3. Relieved that I made the right decision. I could’ve married Todd and used his insurance, but then I would’ve been stuck with a lying cheat. Instead, I took a risk, got my life back, and am ready to move on. I am so deeply grateful, even if it meant marrying the Viking. Then again, it was worth the kiss.
2
GREY
The only reason I know I’m still alive is because my pulse thunders in my ears. I don’t feel the strain on my muscles as I pound up the stadium stairs. The sweat pouring off me doesn’t sting my eyes. The ache in my joints, I know should be there isn’t even dull or distant as I take two at a time on the last stretch before I reach the top.
I feel nothing.
And I haven’t for what seems like a hundred years. A hundred years without my best friend, my brother, my hero. And no, I’m not a vampire, zombie, or some other monster, though the guys on the team say I’m a beast.
In reality, it’s been almost seven months since my world changed, but reality is a foggy thing these days.
I’ve lost count of how many times I’ve run the steps, but I know that if I don’t stop soon, one of my teammates is bound to come out here and tell me to take it easy. For anyone else, they’d demand one more set.
I don’t want pity or to be treated with kid gloves, thank you very much.
But I’m the senior statesman on the team and after they heard about what happened to Bran, they started treating me differently, more gently.
No surprise when half the time I don’t feel like myself. The problem is, I don’t feel anything.
After another set on the stairs, I find the familiar row up in the nose-bleed section. Years ago, Dad took Bran and me to a Bruisers game while we were visiting Mom’s cousin here in Boston. The ladies went for lunch and shopping while my life changed forever.
The game started with a flyover by the quarterback’s brother, a pilot in the Air Force.
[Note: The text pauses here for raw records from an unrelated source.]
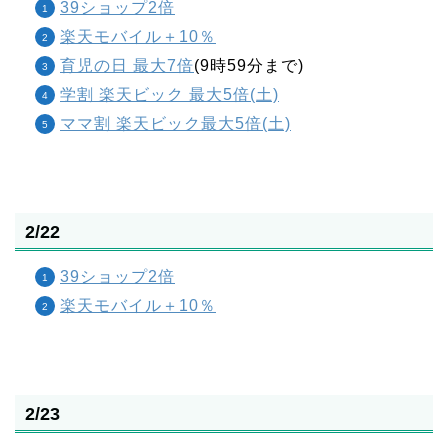
39ショップ2倍
楽天モバイル＋10％
育児の日 最大7倍
(9時59分まで)
学割 楽天ビック 最大5倍(土)
ママ割 楽天ビック最大5倍(土)
2/22
39ショップ2倍
楽天モバイル＋10％
2/23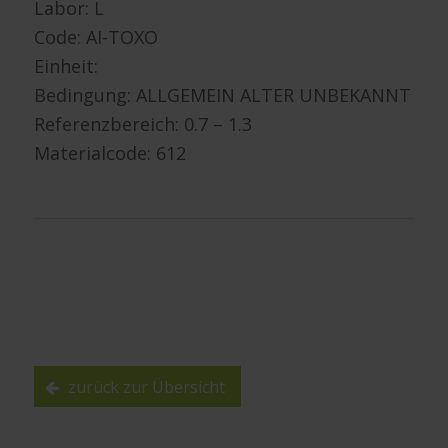
Labor: L
Code: AI-TOXO
Einheit:
Bedingung: ALLGEMEIN ALTER UNBEKANNT
Referenzbereich: 0.7 – 1.3
Materialcode: 612
zurück zur Übersicht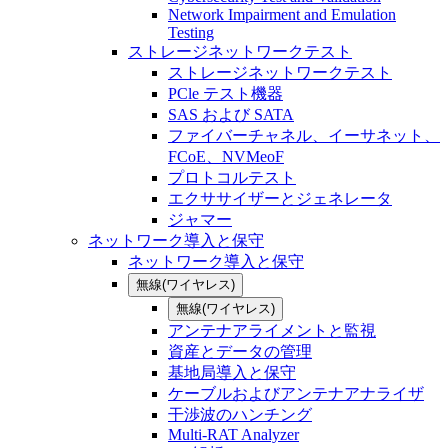
Network Impairment and Emulation
Testing
ストレージネットワークテスト
ストレージネットワークテスト
PCle テスト機器
SAS および SATA
ファイバーチャネル、イーサネット、
FCoE、NVMeoF
プロトコルテスト
エクササイザーとジェネレータ
ジャマー
ネットワーク導入と保守
ネットワーク導入と保守
無線(ワイヤレス)
無線(ワイヤレス)
アンテナアライメントと監視
資産とデータの管理
基地局導入と保守
ケーブルおよびアンテナアナライザ
干渉波のハンチング
Multi-RAT Analyzer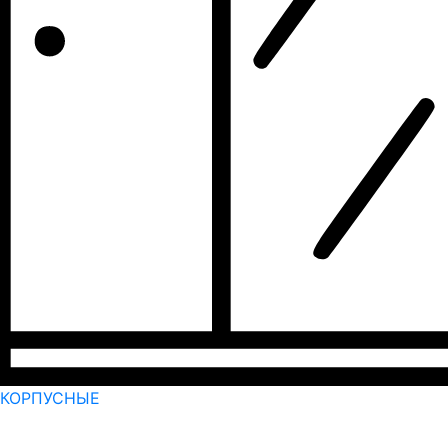
КОРПУСНЫЕ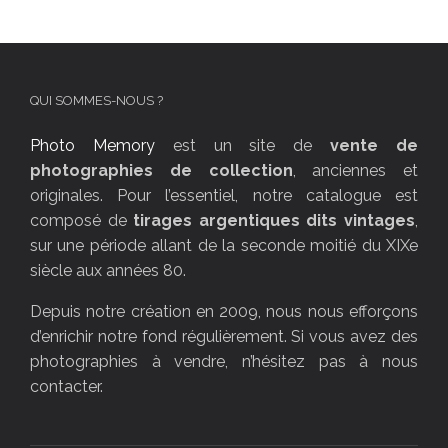
QUI SOMMES-NOUS ?
Photo Memory
est un site de
vente de
photographies de collection
, anciennes et
originales. Pour l’essentiel, notre catalogue est
composé de
tirages argentiques dits vintages
,
sur une période allant de la seconde moitié du XIXe
siècle aux années 80.
Depuis notre création en 2009, nous nous efforçons
d’enrichir notre fond régulièrement. Si vous avez des
photographies à vendre, n’hésitez pas à nous
contacter.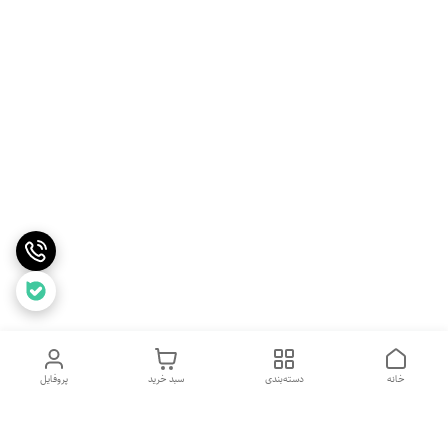
خانه
دسته‌بندی
سبد خرید
پروفایل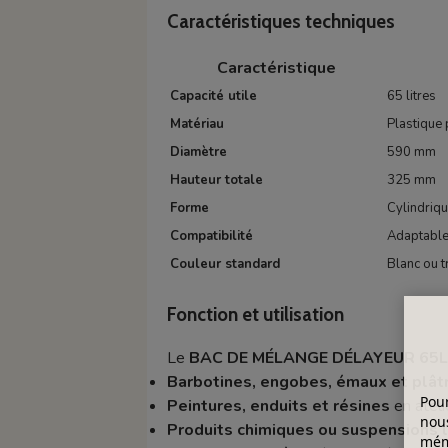
Caractéristiques techniques
Caractéristique
Capacité utile
65 litres
Matériau
Plastique 
Diamètre
590 mm
Hauteur totale
325 mm
Forme
Cylindriqu
Compatibilité
Adaptable
Couleur standard
Blanc ou t
Fonction et utilisation
Le
BAC DE MÉLANGE DÉLAYEUR 65L
Barbotines, engobes, émaux et plât
Pour
Peintures, enduits et résines
en atelie
nous
Produits chimiques ou suspensions l
mémo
I’ll never forget Bran’s expression as he watched the plane zoom overhead. We were riveted, shocked at something so powerful—we were used to small seaplanes and the family station wagon. Then the response of the crowd cheering was sheer awe.
He told us he wanted to be an Air Force pilot. When Dad explained what that would require and the danger it could pose, he was undeterred.
An hour into the game, I watchedmyfuture play before my eyes. I decided I wanted to become a football player. Seeing the guys rush up and down the field, playing real-life chess moves to bring the ball from one spot to another. It’s strategy, geometry, and a healthy expression of ferocity.
Those two goals were achieved, but I never expected what the risks Bran took would costme.
My elbows rest on my knees as I hold my head in my hands. Early on in our respective careers, Bran would cruise overhead during the season opener—carrying on the tradition of that game Dad took us to all those years ago. Later, Bran shifted into special operations. Suffice it to say, he won’t put on an aerial show this year.
I’m not even sure why I’m still playing, other than the fact that I don’t know what else to do. I was planning on retiring last season, but if I give up football, I’ll have nothing. No one.
My phone buzzes in my pocket. As usual, I consider ignoring it. I’ve never been much for pointless talking, especially not lately.